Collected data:
= = = =

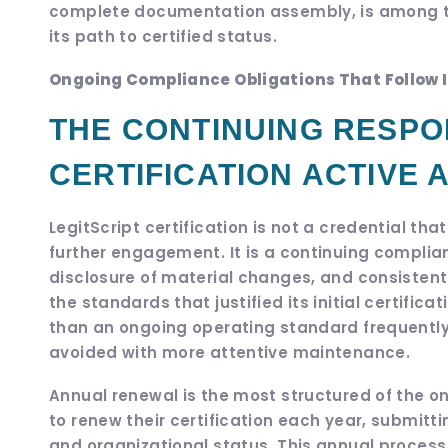
complete documentation assembly, is among th
its path to certified status.
Ongoing Compliance Obligations That Follow In
THE CONTINUING RESPON
CERTIFICATION ACTIVE 
LegitScript certification is not a credential th
further engagement. It is a continuing compli
disclosure of material changes, and consistent
the standards that justified its initial certificati
than an ongoing operating standard frequentl
avoided with more attentive maintenance.
Annual renewal is the most structured of the ong
to renew their certification each year, submit
and organizational status. This annual process i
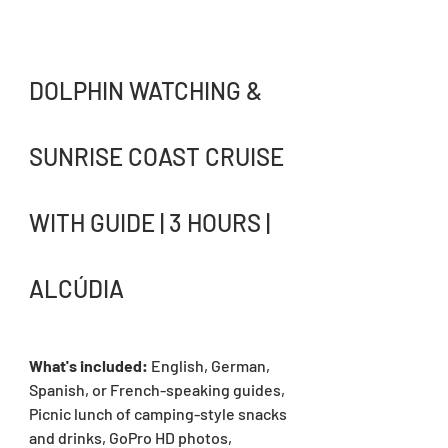
DOLPHIN WATCHING & 
SUNRISE COAST CRUISE 
WITH GUIDE | 3 HOURS | 
ALCÚDIA
What's included: 
English, German, 
Spanish, or French-speaking guides, 
Picnic lunch of camping-style snacks 
and drinks, GoPro HD photos, 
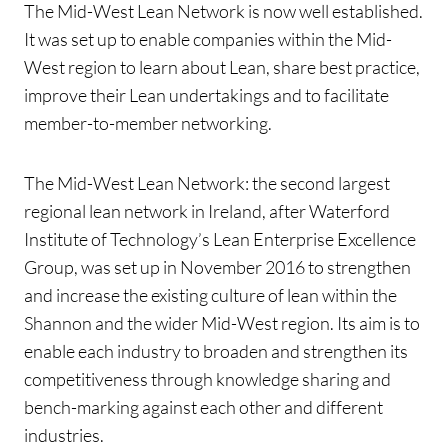
The Mid-West Lean Network is now well established.
It was set up to enable companies within the Mid-
West region to learn about Lean, share best practice,
improve their Lean undertakings and to facilitate
member-to-member networking.
The Mid-West Lean Network: the second largest
regional lean network in Ireland, after Waterford
Institute of Technology’s Lean Enterprise Excellence
Group, was set up in November 2016 to strengthen
and increase the existing culture of lean within the
Shannon and the wider Mid-West region. Its aim is to
enable each industry to broaden and strengthen its
competitiveness through knowledge sharing and
bench-marking against each other and different
industries.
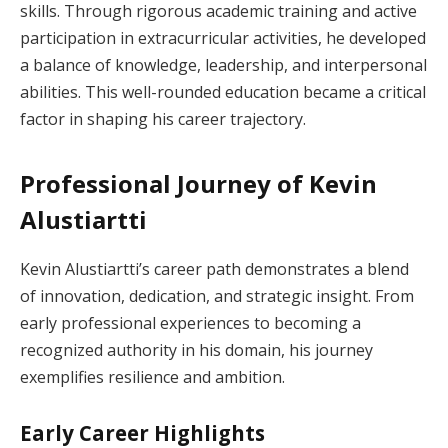
skills. Through rigorous academic training and active
participation in extracurricular activities, he developed
a balance of knowledge, leadership, and interpersonal
abilities. This well-rounded education became a critical
factor in shaping his career trajectory.
Professional Journey of Kevin
Alustiartti
Kevin Alustiartti’s career path demonstrates a blend
of innovation, dedication, and strategic insight. From
early professional experiences to becoming a
recognized authority in his domain, his journey
exemplifies resilience and ambition.
Early Career Highlights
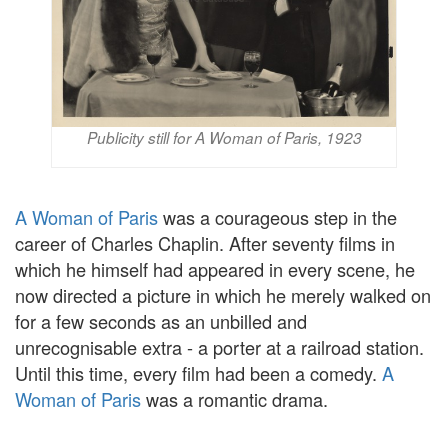
Publicity still for A Woman of Paris, 1923
A Woman of Paris
was a courageous step in the
career of Charles Chaplin. After seventy films in
which he himself had appeared in every scene, he
now directed a picture in which he merely walked on
for a few seconds as an unbilled and
unrecognisable extra - a porter at a railroad station.
Until this time, every film had been a comedy.
A
Woman of Paris
was a romantic drama.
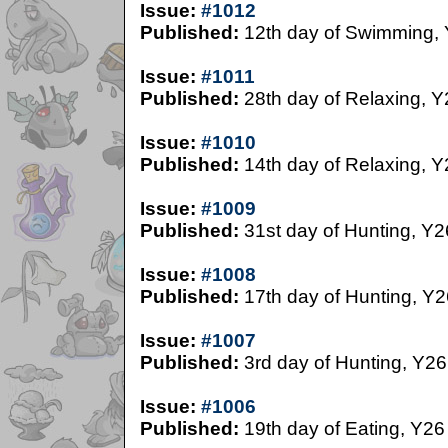
Issue:
#1012
Published:
12th day of Swimming,
Issue:
#1011
Published:
28th day of Relaxing, Y
Issue:
#1010
Published:
14th day of Relaxing, Y
Issue:
#1009
Published:
31st day of Hunting, Y2
Issue:
#1008
Published:
17th day of Hunting, Y2
Issue:
#1007
Published:
3rd day of Hunting, Y26
Issue:
#1006
Published:
19th day of Eating, Y26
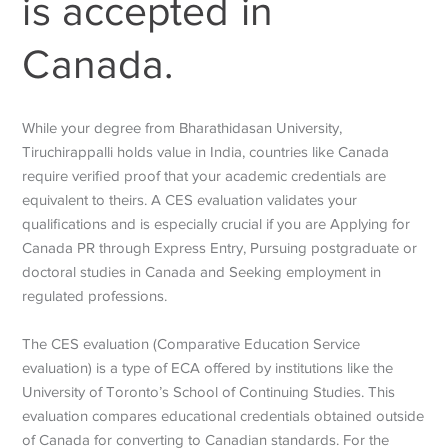
is accepted in
Canada.
While your degree from Bharathidasan University,
Tiruchirappalli holds value in India, countries like Canada
require verified proof that your academic credentials are
equivalent to theirs. A CES evaluation validates your
qualifications and is especially crucial if you are Applying for
Canada PR through Express Entry, Pursuing postgraduate or
doctoral studies in Canada and Seeking employment in
regulated professions.
The CES evaluation (Comparative Education Service
evaluation) is a type of ECA offered by institutions like the
University of Toronto’s School of Continuing Studies. This
evaluation compares educational credentials obtained outside
of Canada for converting to Canadian standards. For the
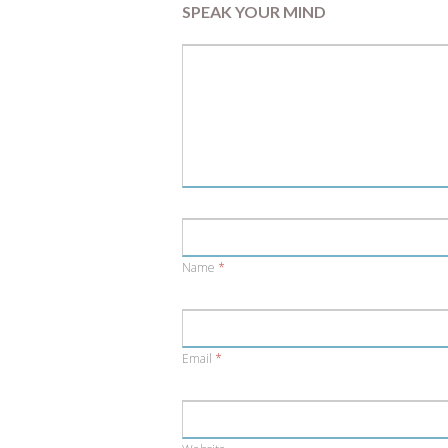
SPEAK YOUR MIND
Name
*
Email
*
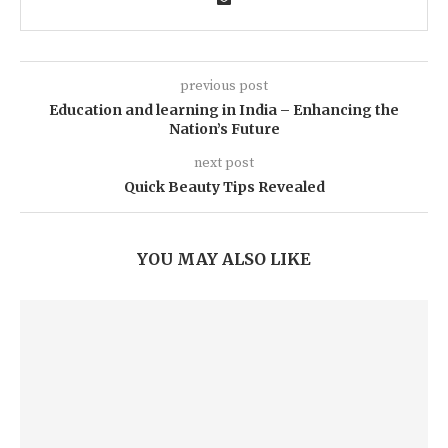
previous post
Education and learning in India – Enhancing the
Nation’s Future
next post
Quick Beauty Tips Revealed
YOU MAY ALSO LIKE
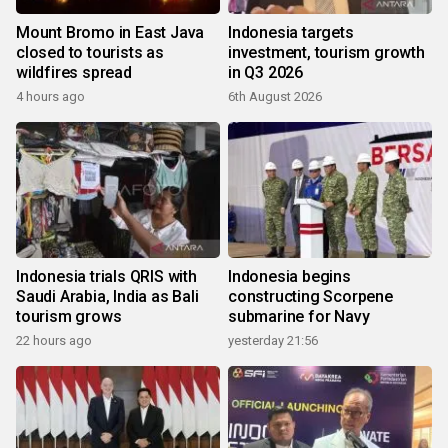
Mount Bromo in East Java
Indonesia targets
closed to tourists as
investment, tourism growth
wildfires spread
in Q3 2026
4 hours ago
6th August 2026
Indonesia trials QRIS with
Indonesia begins
Saudi Arabia, India as Bali
constructing Scorpene
tourism grows
submarine for Navy
22 hours ago
yesterday 21:56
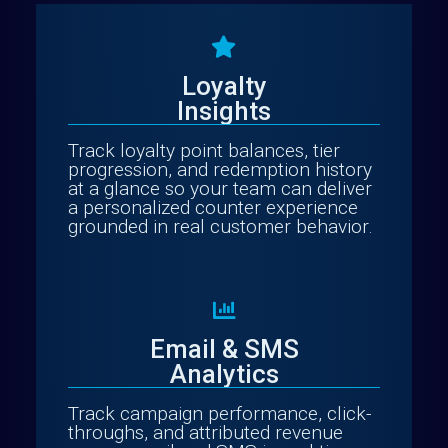
Loyalty
Insights
Track loyalty point balances, tier
progression, and redemption history
at a glance so your team can deliver
a personalized counter experience
grounded in real customer behavior.
Email & SMS
Analytics
Track campaign performance, click-
throughs, and attributed revenue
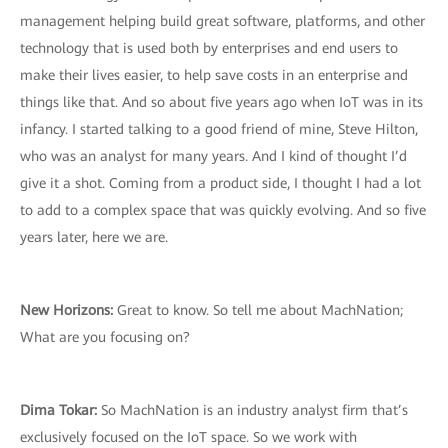
management helping build great software, platforms, and other
technology that is used both by enterprises and end users to
make their lives easier, to help save costs in an enterprise and
things like that. And so about five years ago when IoT was in its
infancy. I started talking to a good friend of mine, Steve Hilton,
who was an analyst for many years. And I kind of thought I’d
give it a shot. Coming from a product side, I thought I had a lot
to add to a complex space that was quickly evolving. And so five
years later, here we are.
New Horizons:
Great to know. So tell me about MachNation;
What are you focusing on?
Dima Tokar:
So MachNation is an industry analyst firm that’s
exclusively focused on the IoT space. So we work with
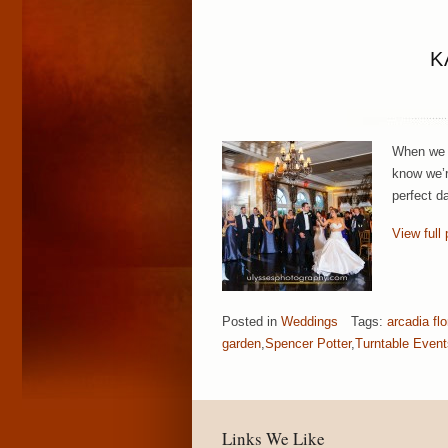
K
When we h
know we’r
perfect d
View full 
Posted in
Weddings
Tags:
arcadia flo
garden
,
Spencer Potter
,
Turntable Event
Links We Like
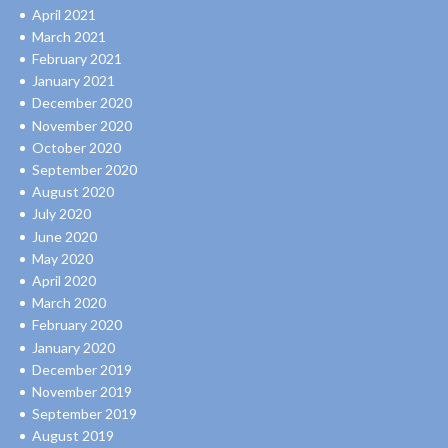
April 2021
March 2021
February 2021
January 2021
December 2020
November 2020
October 2020
September 2020
August 2020
July 2020
June 2020
May 2020
April 2020
March 2020
February 2020
January 2020
December 2019
November 2019
September 2019
August 2019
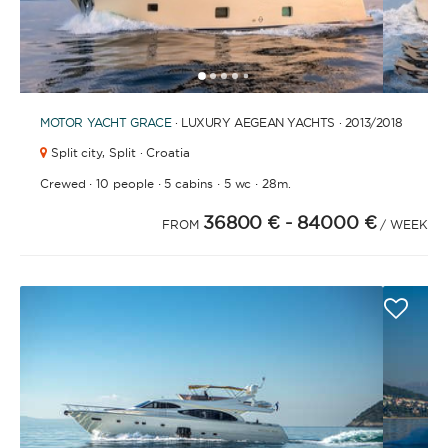
1
2
3
4
6
7
8
9
10
11
12
13
14
15
16
17
18
19
20
5
MOTOR YACHT
GRACE
· LUXURY AEGEAN YACHTS · 2013
/2018
Split city,
Split · Croatia
·
·
·
·
Crewed
10 people
5 cabins
5 wc
28m.
36800 €
- 84000 €
FROM
/ WEEK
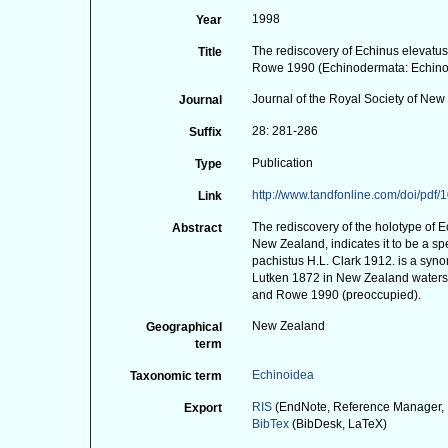
1998
Year
The rediscovery of Echinus elevat
Title
Rowe 1990 (Echinodermata: Echin
Journal of the Royal Society of Ne
Journal
28: 281-286
Suffix
Publication
Type
http://www.tandfonline.com/doi/pd
Link
The rediscovery of the holotype of E
Abstract
New Zealand, indicates it to be a sp
pachistus H.L. Clark 1912. is a syn
Lutken 1872 in New Zealand waters
and Rowe 1990 (preoccupied).
New Zealand
Geographical
term
Echinoidea
Taxonomic term
RIS
(EndNote, Reference Manager, 
Export
BibTex
(BibDesk, LaTeX)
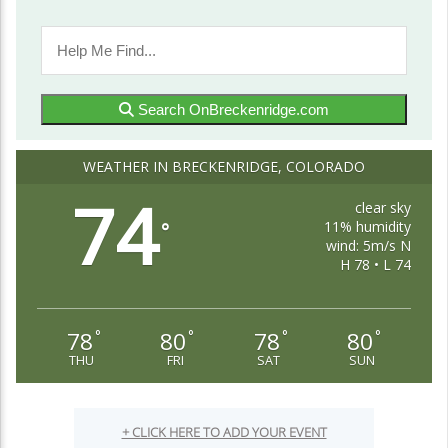
Search OnBreckenridge.com
WEATHER IN BRECKENRIDGE, COLORADO
74
clear sky
11% humidity
°
wind: 5m/s N
H 78 • L 74
78
80
78
80
°
°
°
°
THU
FRI
SAT
SUN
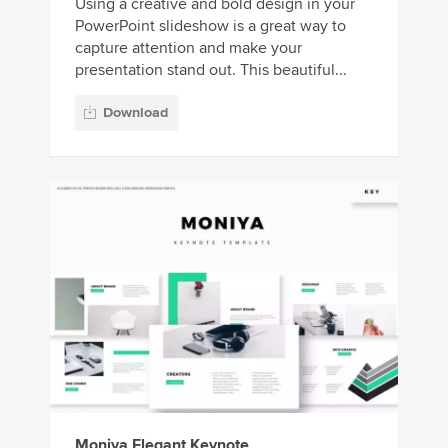
Using a creative and bold design in your
PowerPoint slideshow is a great way to
capture attention and make your
presentation stand out. This beautiful...
Download
Moniya Elegant Keynote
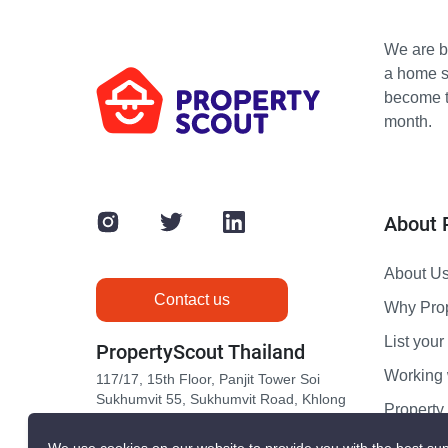
We are bu
a home s
become th
month.
About 
About U
Contact us
Why Pro
List your 
PropertyScout Thailand
Working 
117/17, 15th Floor, Panjit Tower Soi
Sukhumvit 55, Sukhumvit Road, Khlong
Propert
Tan Nuea, Wattana, Bangkok 10110
Contact 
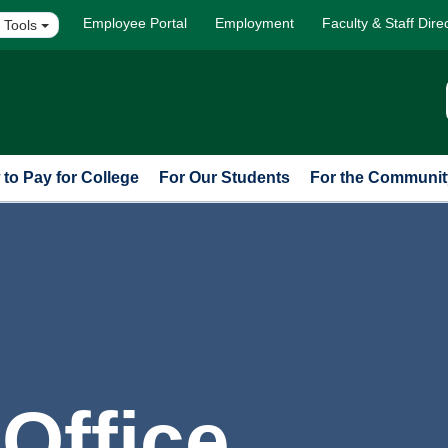
Employee Portal
Employment
Faculty & Staff Dire
 Tools
to Pay for College
For Our Students
For the Communit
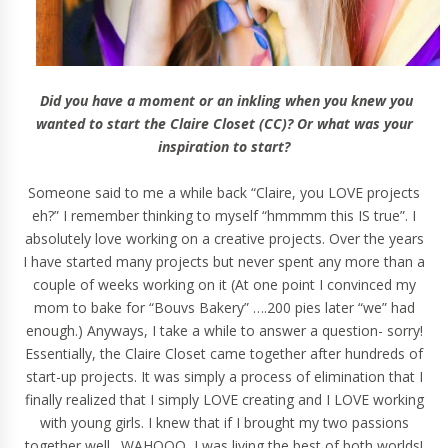
Did you have a moment or an inkling when you knew you
wanted to start the Claire Closet (CC)? Or what was your
inspiration to start?
Someone said to me a while back “Claire, you LOVE projects
eh?” I remember thinking to myself “hmmmm this IS true”. I
absolutely love working on a creative projects. Over the years
I have started many projects but never spent any more than a
couple of weeks working on it (At one point I convinced my
mom to bake for “Bouvs Bakery” ….200 pies later “we” had
enough.) Anyways, I take a while to answer a question- sorry!
Essentially, the Claire Closet came together after hundreds of
start-up projects. It was simply a process of elimination that I
finally realized that I simply LOVE creating and I LOVE working
with young girls. I knew that if I brought my two passions
together well…WAHOOO, I was living the best of both worlds!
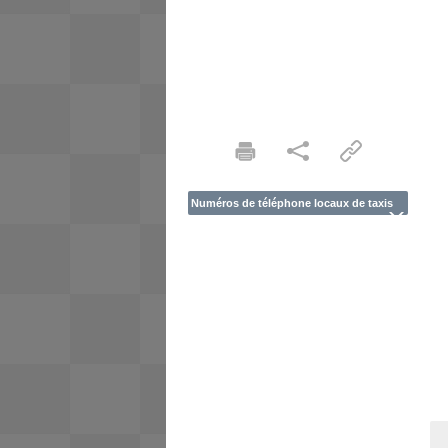
Numéros de téléphone locaux de taxis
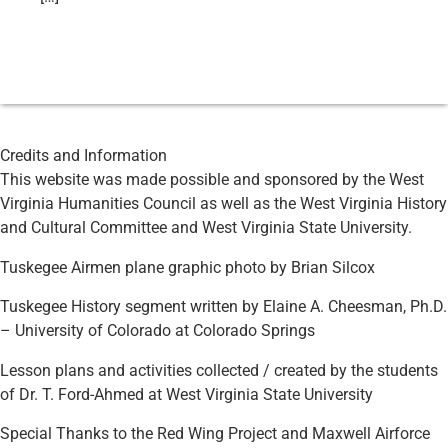
Credits and Information
This website was made possible and sponsored by the West
Virginia Humanities Council as well as the West Virginia History
and Cultural Committee and West Virginia State University.
Tuskegee Airmen plane graphic photo by Brian Silcox
Tuskegee History segment written by Elaine A. Cheesman, Ph.D.
– University of Colorado at Colorado Springs
Lesson plans and activities collected / created by the students
of Dr. T. Ford-Ahmed at West Virginia State University
Special Thanks to the Red Wing Project and Maxwell Airforce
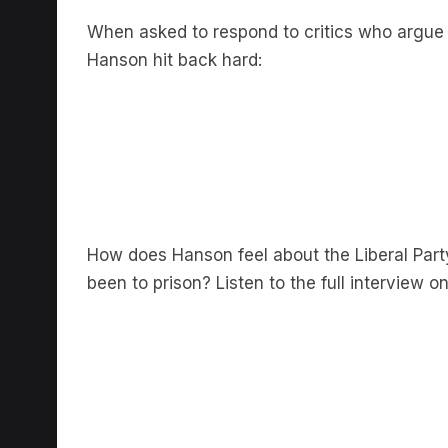
When asked to respond to critics who argue t
Hanson hit back hard:
How does Hanson feel about the Liberal Par
been to prison? Listen to the full interview o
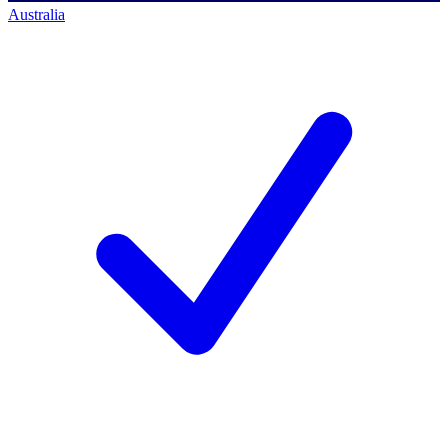
Australia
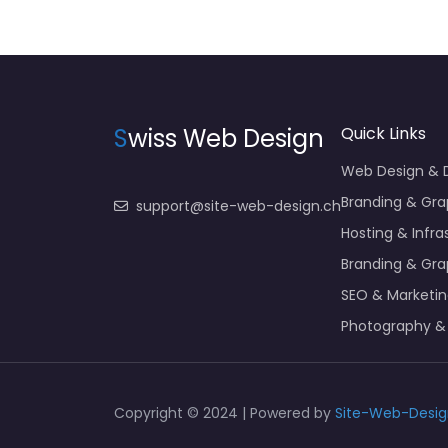
S
wiss Web Design
Quick Links
Web Design &
Branding & Gra
support@site-web-design.ch
Hosting & Infra
Branding & Gra
SEO & Marketi
Photography &
Copyright © 2024 | Powered by
Site-Web-Desig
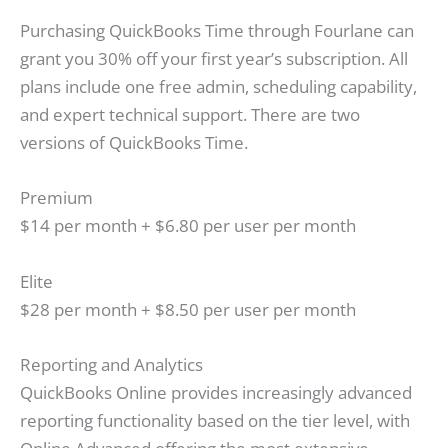
Purchasing QuickBooks Time through Fourlane can
grant you 30% off your first year’s subscription. All
plans include one free admin, scheduling capability,
and expert technical support. There are two
versions of QuickBooks Time.
Premium
$14 per month + $6.80 per user per month
Elite
$28 per month + $8.50 per user per month
Reporting and Analytics
QuickBooks Online provides increasingly advanced
reporting functionality based on the tier level, with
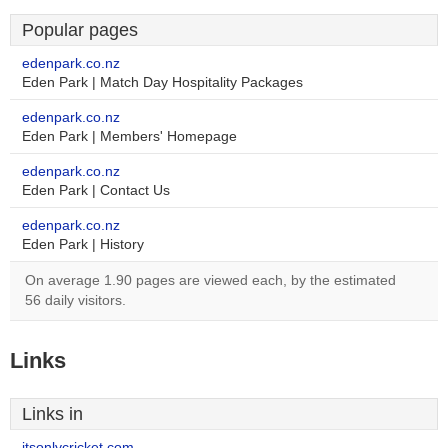
Popular pages
edenpark.co.nz
Eden Park | Match Day Hospitality Packages
edenpark.co.nz
Eden Park | Members' Homepage
edenpark.co.nz
Eden Park | Contact Us
edenpark.co.nz
Eden Park | History
On average 1.90 pages are viewed each, by the estimated
56 daily visitors.
Links
Links in
itsonlycricket.com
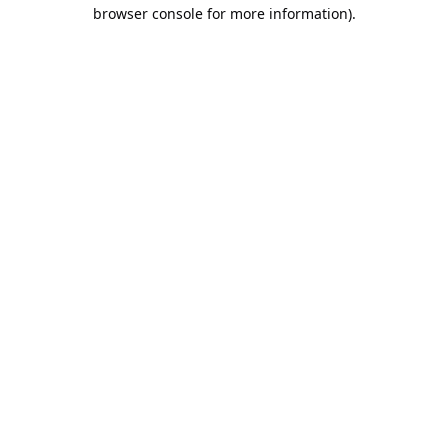
browser console for more information).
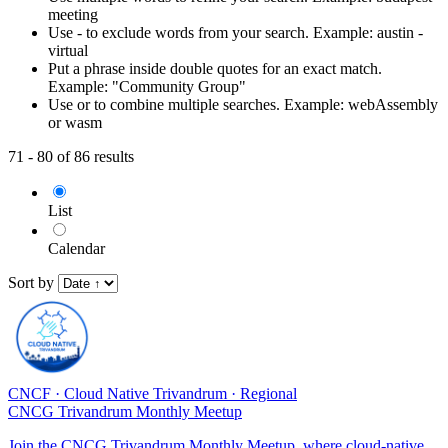
meeting
Use - to exclude words from your search. Example: austin -
virtual
Put a phrase inside double quotes for an exact match.
Example: "Community Group"
Use or to combine multiple searches. Example: webAssembly
or wasm
71 - 80 of 86 results
List
Calendar
Sort by
CNCF
·
Cloud Native Trivandrum
·
Regional
CNCG Trivandrum Monthly Meetup
Join the CNCG Trivandrum Monthly Meetup, where cloud-native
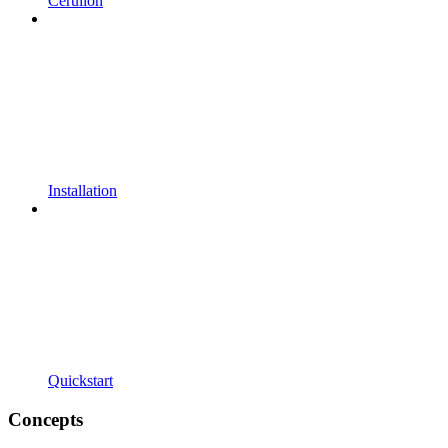
Cerulion
Installation
Quickstart
Concepts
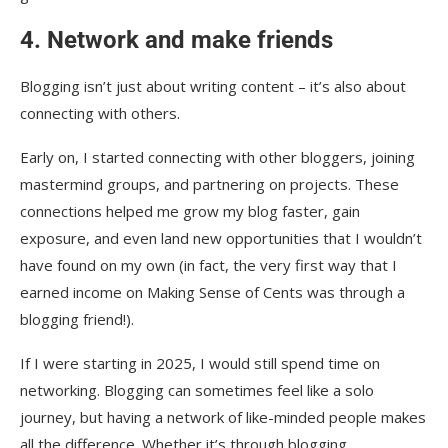
4. Network and make friends
Blogging isn’t just about writing content – it’s also about
connecting with others.
Early on, I started connecting with other bloggers, joining
mastermind groups, and partnering on projects. These
connections helped me grow my blog faster, gain
exposure, and even land new opportunities that I wouldn’t
have found on my own (in fact, the very first way that I
earned income on Making Sense of Cents was through a
blogging friend!).
If I were starting in 2025, I would still spend time on
networking. Blogging can sometimes feel like a solo
journey, but having a network of like-minded people makes
all the difference. Whether it’s through blogging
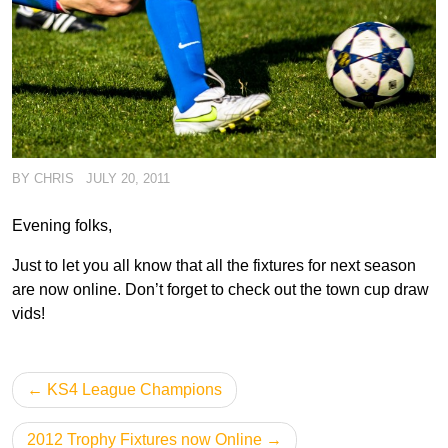
BY
CHRIS
JULY 20, 2011
Evening folks,
Just to let you all know that all the fixtures for next season
are now online. Don’t forget to check out the town cup draw
vids!
Post
KS4 League Champions
navigation
2012 Trophy Fixtures now Online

= = = =

What lines in the data include the string "Journal"? Copy each one.

Journal of the Royal Society of Ne
Journal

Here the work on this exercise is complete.